Second-Order Switching Time Optimization for Switched Dynamical Systems

TL;DR

This paper introduces a fast second-order optimization method for computing optimal switching times in switched systems, significantly reducing computation time especially for nonlinear dynamics.

Contribution

The paper presents a novel second-order optimization algorithm that linearizes dynamics over a time grid to efficiently compute optimal switching times, with implementation in the Julia package SwitchTimeOpt.

Findings

Achieves optimal solutions in a few milliseconds for linear systems.

Provides solutions with up to two orders of magnitude faster for nonlinear systems.

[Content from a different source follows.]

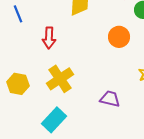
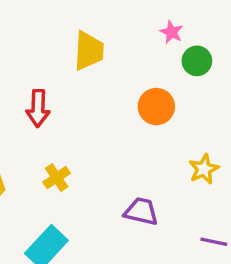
yellow cross: (60, 79) -> (57, 178), size x0.6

Reduces computational burden by sharing operations between cost and derivatives.

Abstract

Switching time optimization arises in finite-horizon optimal control for switched systems where, given a sequence of continuous dynamics, one minimizes a cost function with respect to the switching times. We propose an efficient method for computing the optimal switching times for switched linear and nonlinear systems. A novel second-order optimization algorithm is introduced where, at each iteration, the dynamics are linearized over an underlying time grid to compute the cost function, the gradient and the Hessian efficiently. With the proposed method, the most expensive operations at each iteration are shared between the cost function and its derivatives, thereby greatly reducing the computational burden. We implemented the algorithm in the Julia package SwitchTimeOpt allowing the user to easily solve switching time optimization problems. In the case of linear dynamics, many operations can be further simplified and benchmarks show that our approach is able to provide optimal solutions in just a few ms. In the case of nonlinear dynamics, two examples show that our method provides optimal solutions with up to two orders of magnitude time reductions over state-of-the-art approaches.